> **TASK BRIEF**
Filter the entries for the word "click". Copy each line that has it.

(Dataset entries)

···

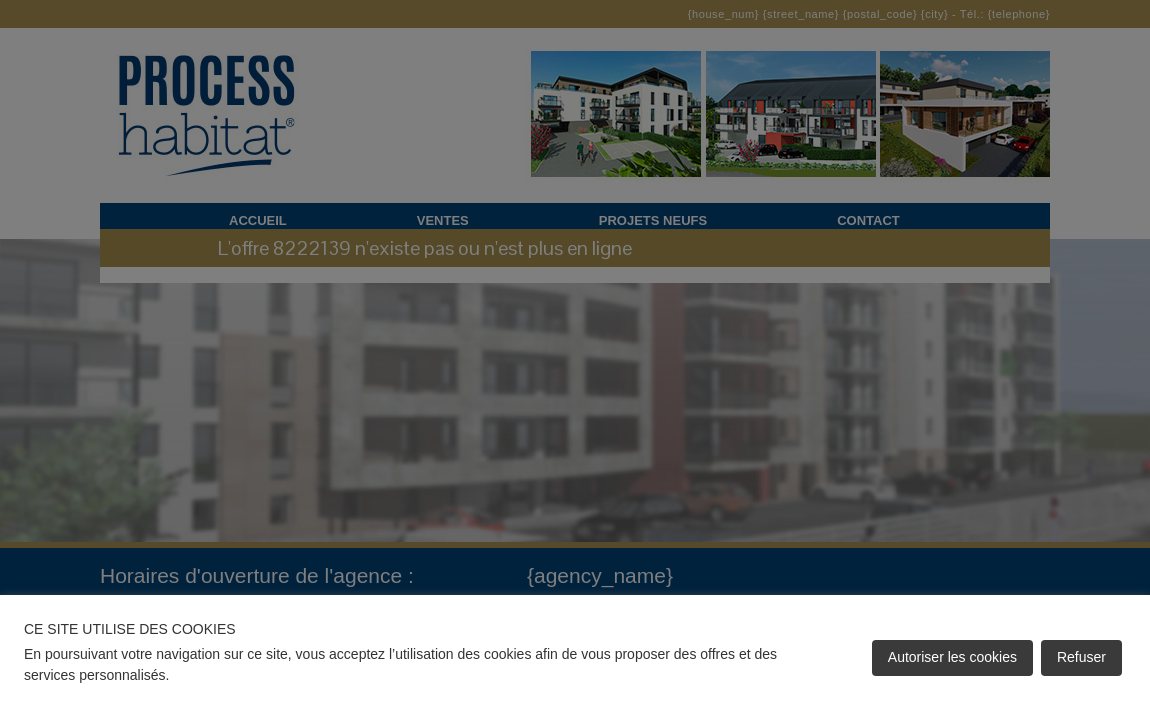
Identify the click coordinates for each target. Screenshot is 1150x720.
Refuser (1081, 657)
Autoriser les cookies (952, 657)
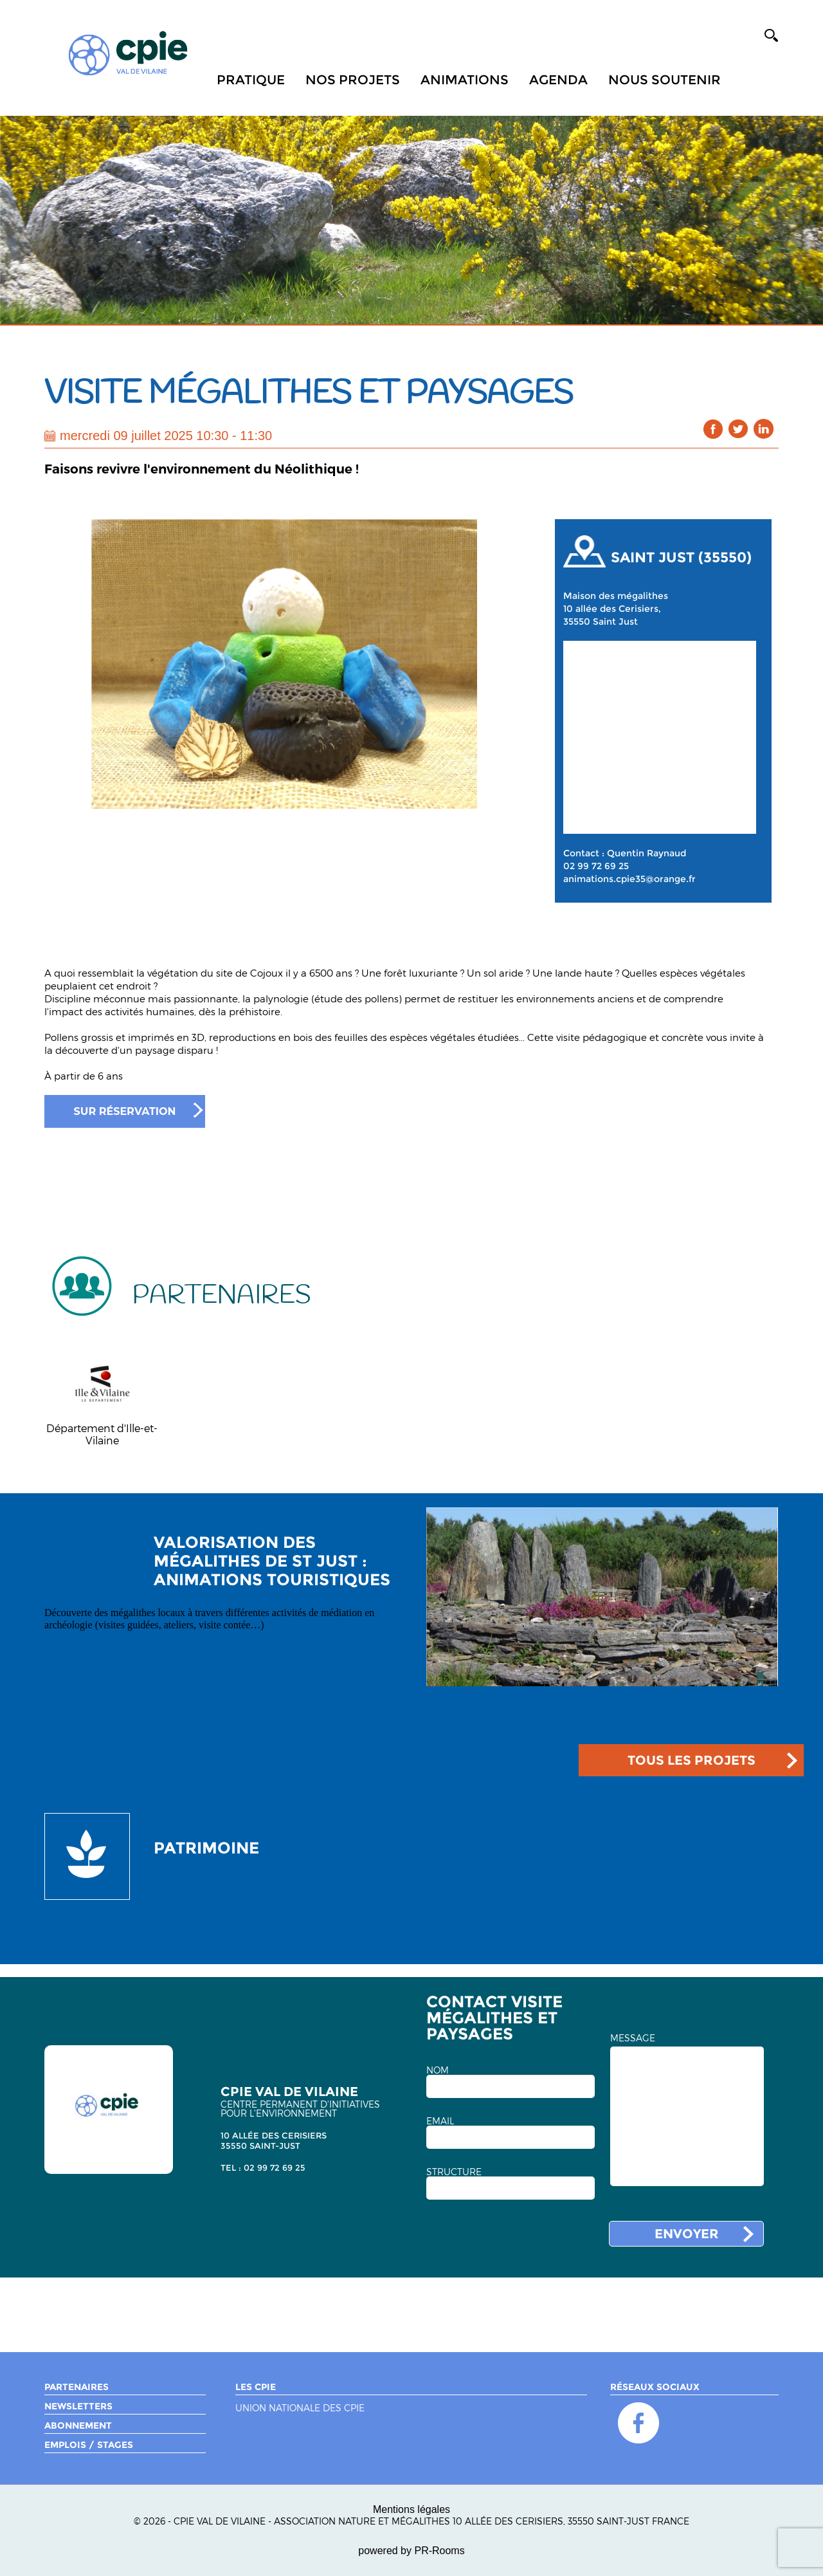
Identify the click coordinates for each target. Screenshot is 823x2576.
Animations (465, 79)
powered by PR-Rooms (411, 2550)
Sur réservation (125, 1111)
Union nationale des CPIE (300, 2408)
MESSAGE (632, 2038)
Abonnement (78, 2425)
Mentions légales (411, 2509)
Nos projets (352, 79)
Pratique (251, 79)
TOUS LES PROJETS (691, 1760)
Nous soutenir (664, 79)
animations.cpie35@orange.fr (629, 879)
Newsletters (78, 2406)
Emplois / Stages (88, 2444)
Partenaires (76, 2386)
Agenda (558, 79)
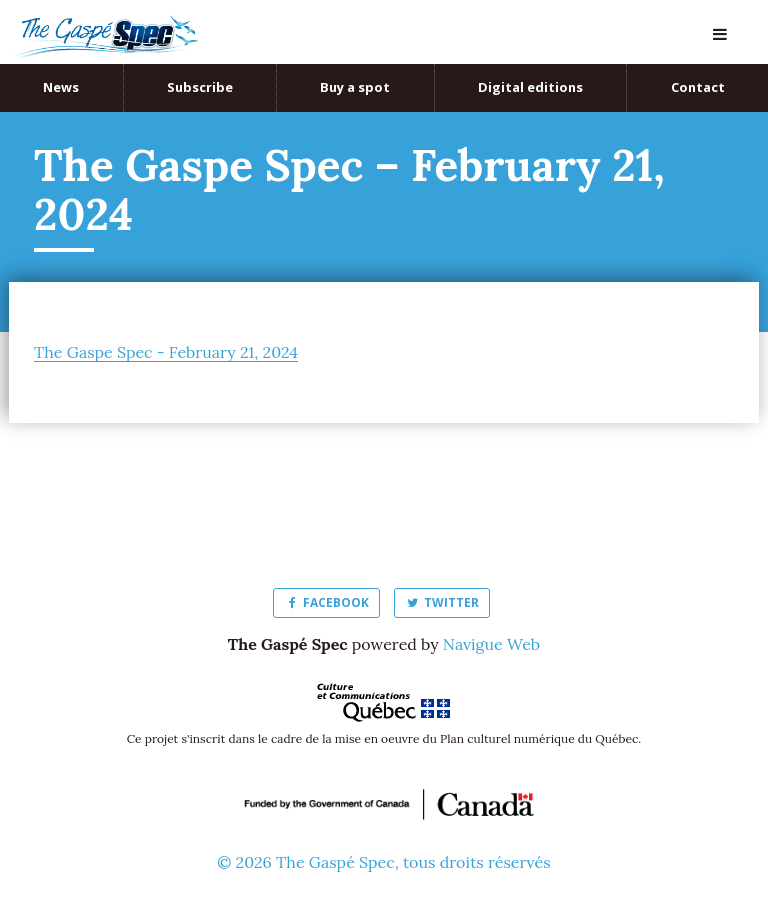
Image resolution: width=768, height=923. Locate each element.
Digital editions (530, 87)
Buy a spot (355, 87)
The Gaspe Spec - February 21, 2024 (166, 352)
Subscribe (200, 87)
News (61, 87)
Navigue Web (491, 644)
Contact (698, 87)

···

> **SOLUTION TO THE PROBLEM**
Identify the click coordinates for each target. Screenshot is 1150x720.
Identify the click coordinates for each target. Screenshot is 823x2576.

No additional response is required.